» **WHAT IS NEEDED**
Figure out the number of lines in the data that hold the string "this". Reply with that figure only.

» **MATERIALS PROVIDED**
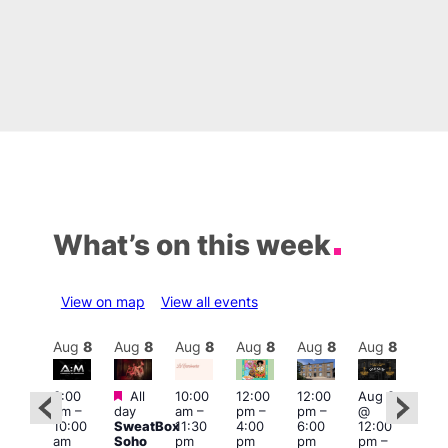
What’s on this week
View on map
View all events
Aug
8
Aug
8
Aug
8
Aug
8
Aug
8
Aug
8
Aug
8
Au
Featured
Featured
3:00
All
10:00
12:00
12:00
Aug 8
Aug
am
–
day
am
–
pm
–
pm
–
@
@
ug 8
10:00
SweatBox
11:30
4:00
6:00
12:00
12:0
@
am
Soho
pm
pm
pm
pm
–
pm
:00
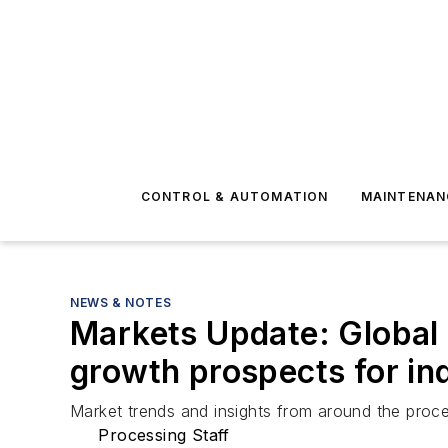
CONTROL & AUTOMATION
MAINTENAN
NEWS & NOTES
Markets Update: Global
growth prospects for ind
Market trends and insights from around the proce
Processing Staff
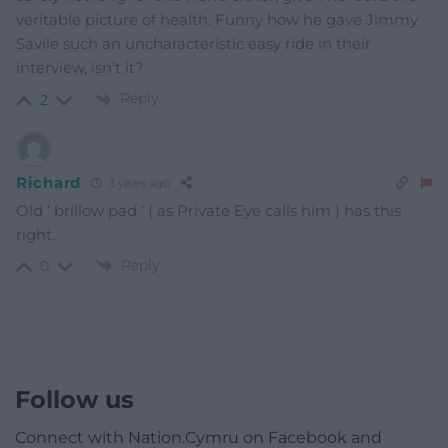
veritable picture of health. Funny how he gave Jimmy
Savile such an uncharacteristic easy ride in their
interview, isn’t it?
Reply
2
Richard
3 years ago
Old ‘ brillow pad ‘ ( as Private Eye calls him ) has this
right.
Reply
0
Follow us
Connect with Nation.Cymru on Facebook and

---

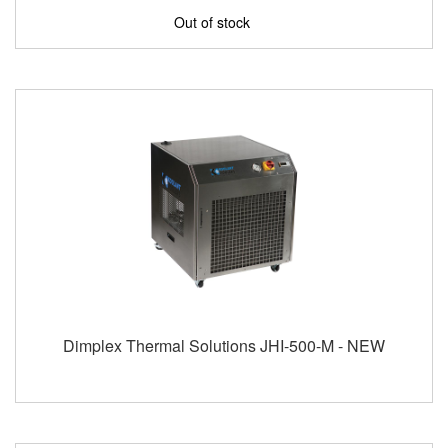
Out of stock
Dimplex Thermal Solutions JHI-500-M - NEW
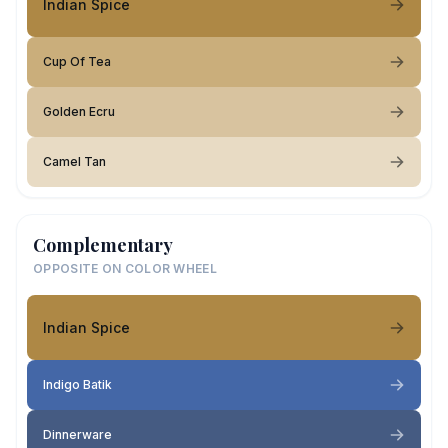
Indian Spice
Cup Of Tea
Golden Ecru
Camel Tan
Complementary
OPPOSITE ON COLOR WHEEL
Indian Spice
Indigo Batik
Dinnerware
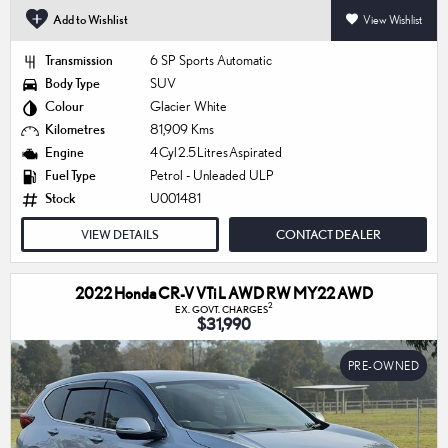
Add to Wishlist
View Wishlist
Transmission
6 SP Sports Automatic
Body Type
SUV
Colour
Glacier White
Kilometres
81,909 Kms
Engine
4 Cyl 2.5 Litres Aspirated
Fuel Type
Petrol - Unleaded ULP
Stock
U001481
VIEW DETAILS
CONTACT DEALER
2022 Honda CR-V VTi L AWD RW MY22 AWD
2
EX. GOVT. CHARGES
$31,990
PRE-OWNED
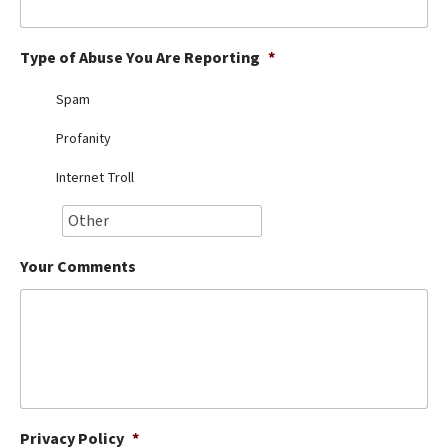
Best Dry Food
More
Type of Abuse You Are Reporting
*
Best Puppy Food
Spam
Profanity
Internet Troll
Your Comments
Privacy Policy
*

» **RESPONSE BOX**
2